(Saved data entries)
━━━━━━━━━━━━━━━━━━━━

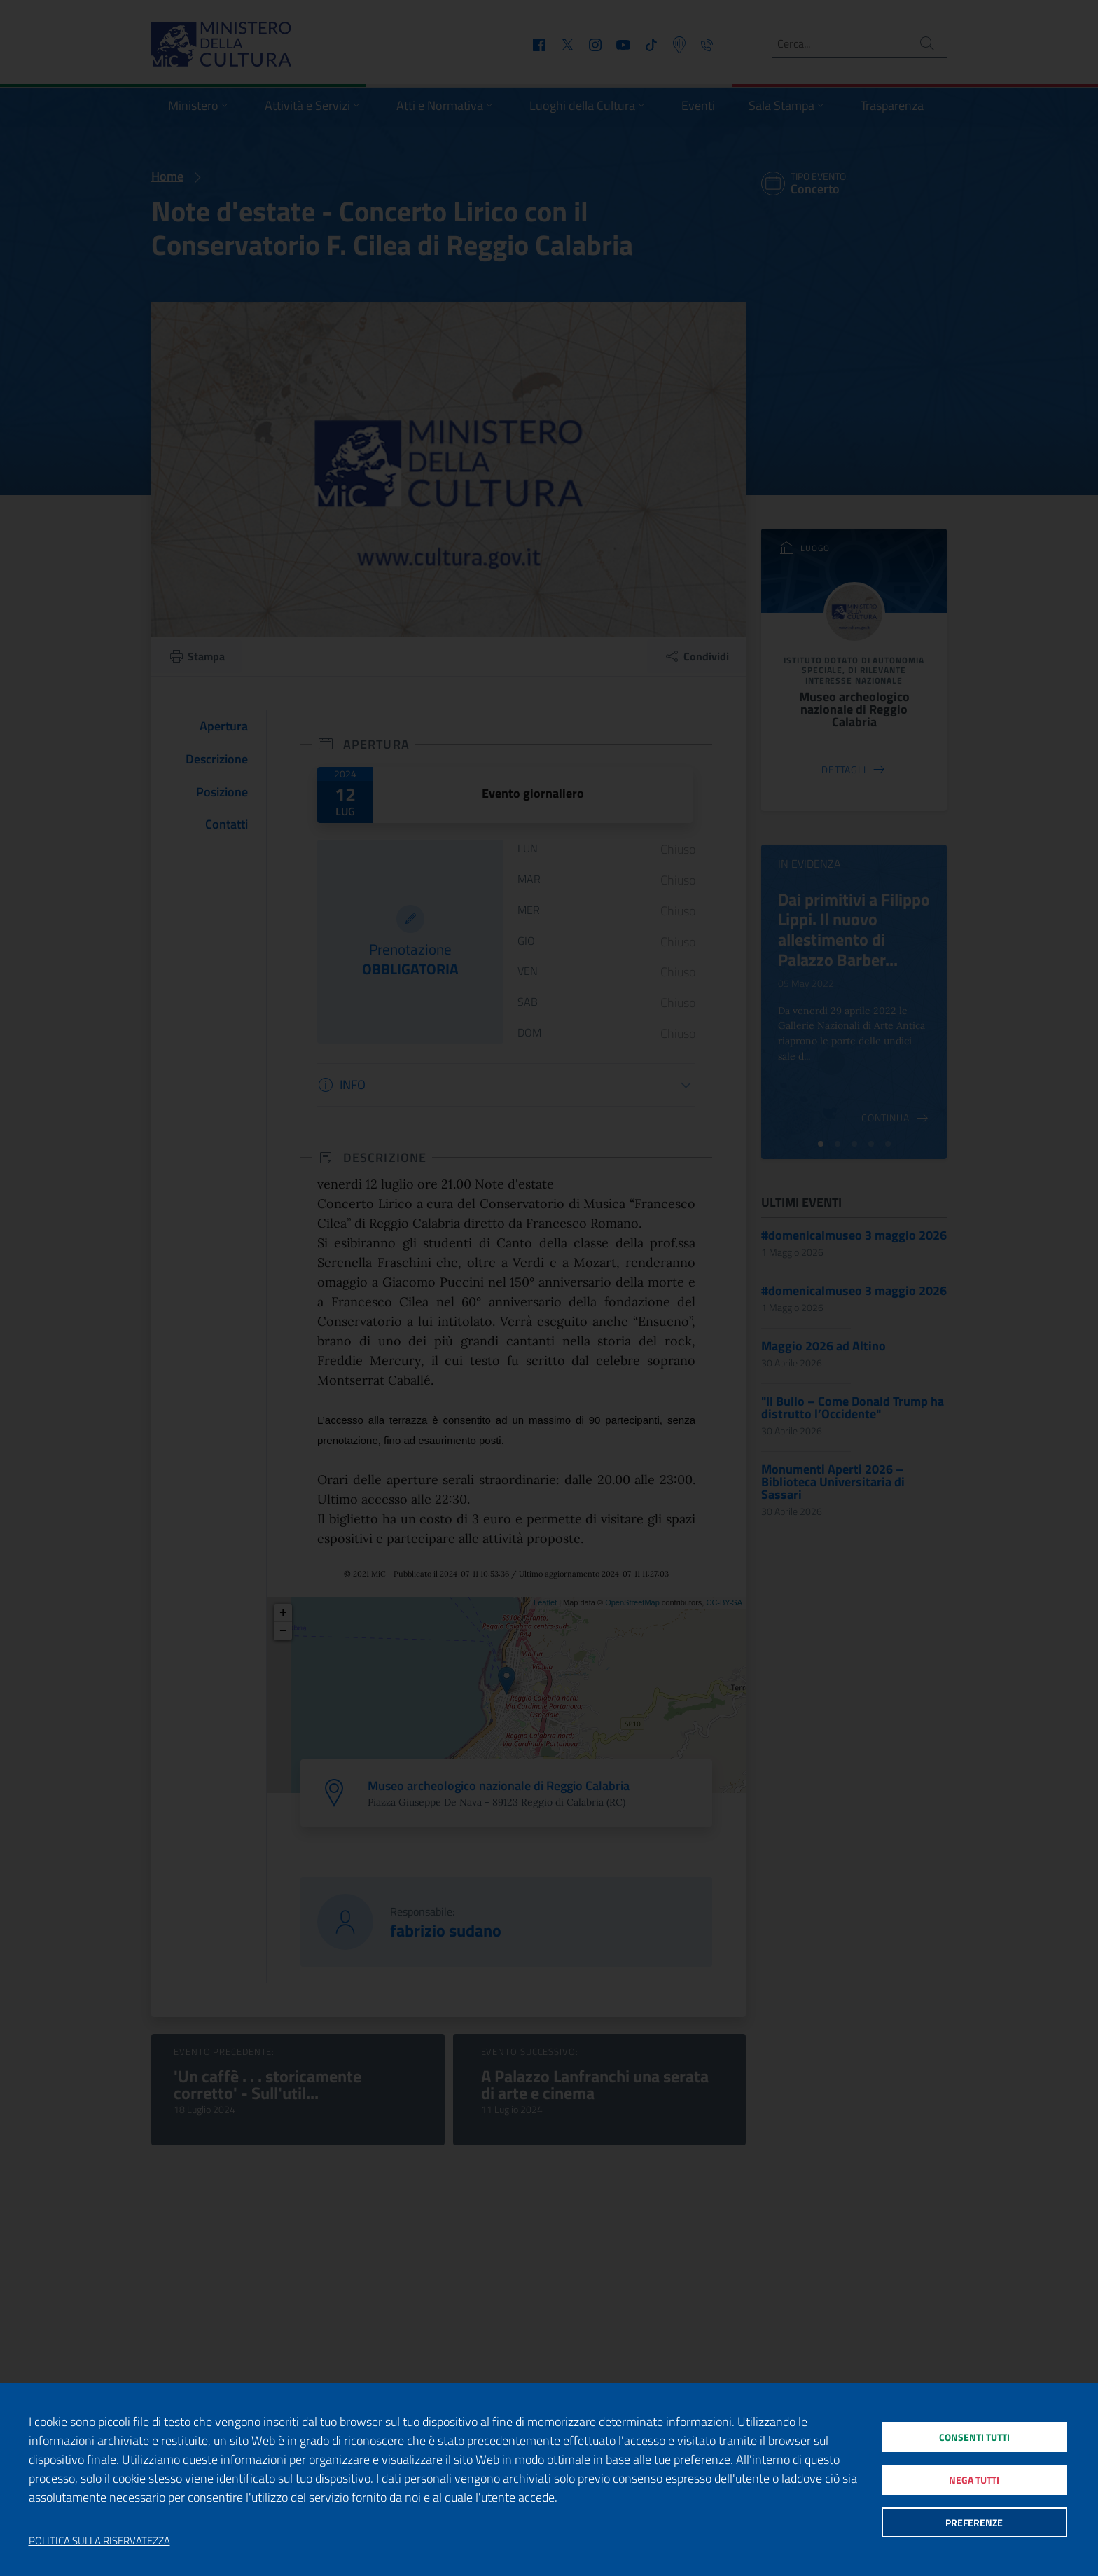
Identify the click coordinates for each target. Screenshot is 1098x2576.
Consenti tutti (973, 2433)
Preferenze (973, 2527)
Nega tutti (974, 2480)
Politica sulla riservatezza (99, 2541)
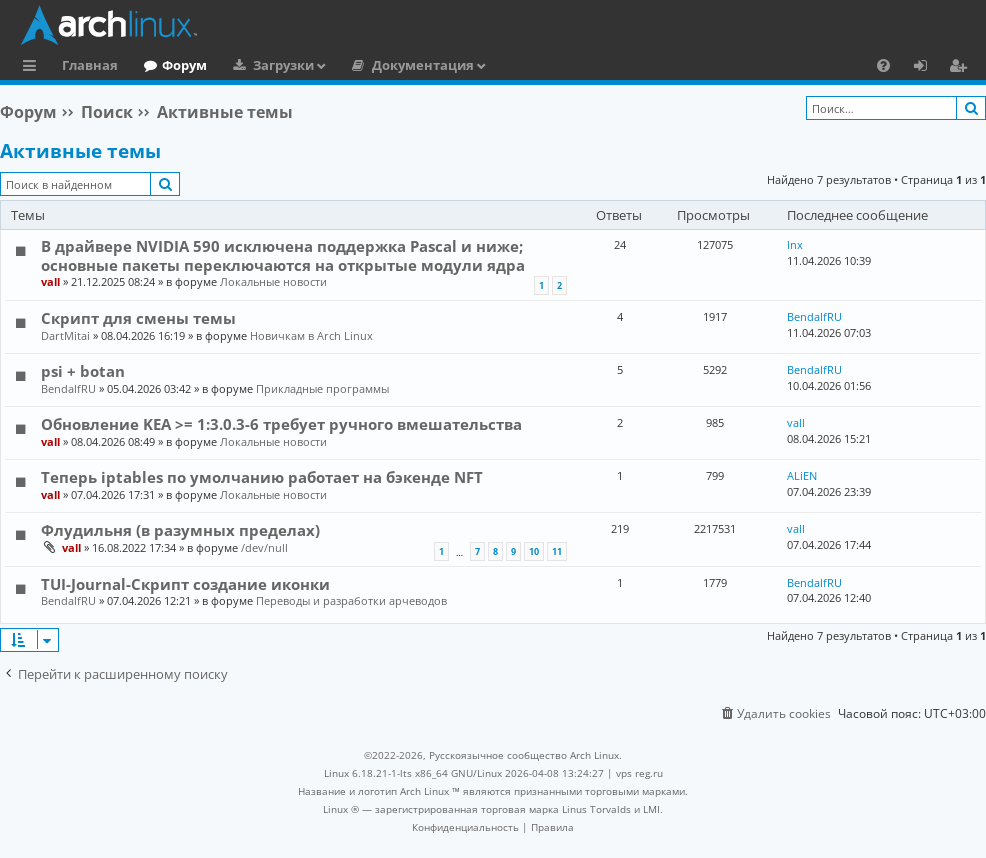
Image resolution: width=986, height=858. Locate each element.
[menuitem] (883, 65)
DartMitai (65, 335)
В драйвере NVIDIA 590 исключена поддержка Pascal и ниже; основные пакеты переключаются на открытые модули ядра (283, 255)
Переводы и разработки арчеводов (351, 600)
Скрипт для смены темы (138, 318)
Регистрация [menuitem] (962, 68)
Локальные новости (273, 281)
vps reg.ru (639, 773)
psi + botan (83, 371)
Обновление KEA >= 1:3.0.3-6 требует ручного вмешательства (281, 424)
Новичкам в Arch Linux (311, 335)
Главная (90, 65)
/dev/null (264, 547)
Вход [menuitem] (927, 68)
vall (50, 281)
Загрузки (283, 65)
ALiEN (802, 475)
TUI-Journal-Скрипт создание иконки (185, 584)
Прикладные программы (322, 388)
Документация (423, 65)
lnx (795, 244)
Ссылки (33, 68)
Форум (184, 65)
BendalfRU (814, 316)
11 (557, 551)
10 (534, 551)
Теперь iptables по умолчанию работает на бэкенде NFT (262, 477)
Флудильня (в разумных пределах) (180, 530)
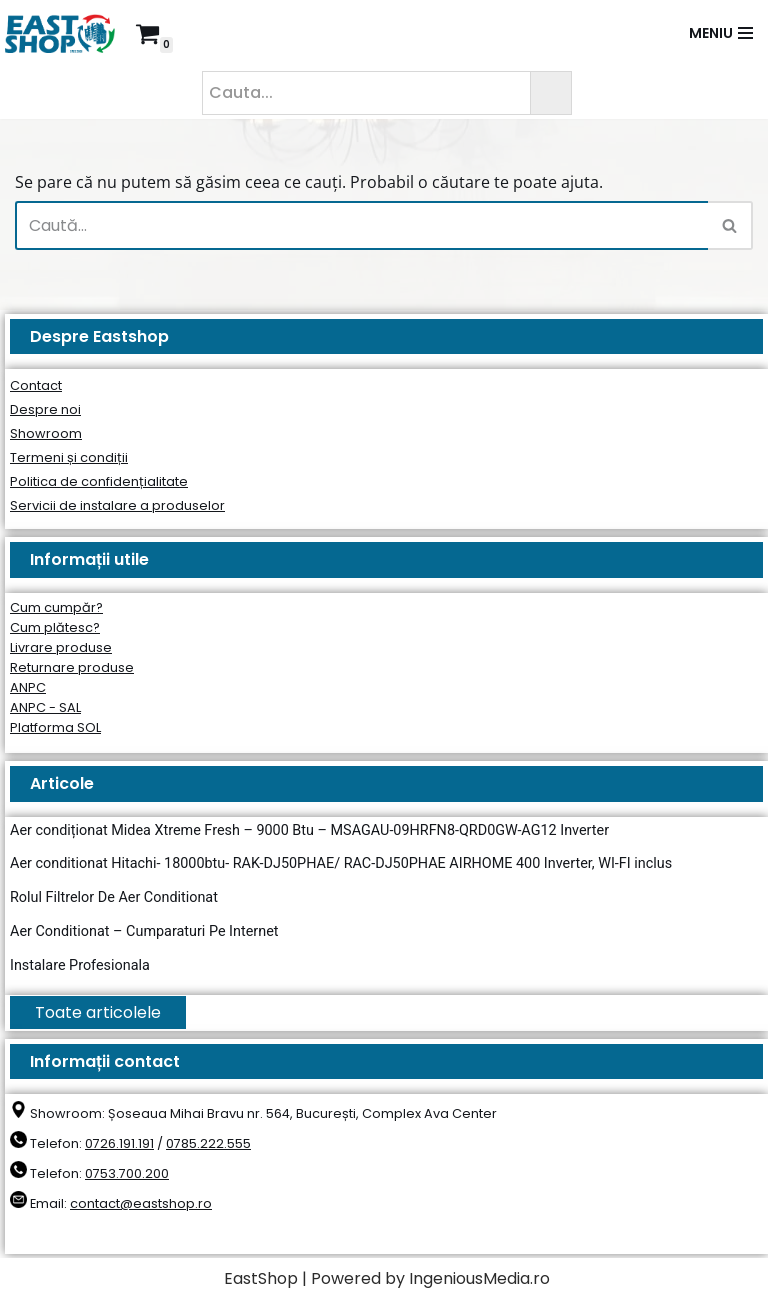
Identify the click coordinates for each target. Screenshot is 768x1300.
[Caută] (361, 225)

━━━━━━━━━━━━━━━━━━━━

*Task item:*
Scan the data above for the word "Identify" and report every line where it is found.

*Response to this exercise:*
Identify the click coordinates for each target. Screenshot is 1098x2576.
Identify the click coordinates for each target. Screenshot is 768x1300.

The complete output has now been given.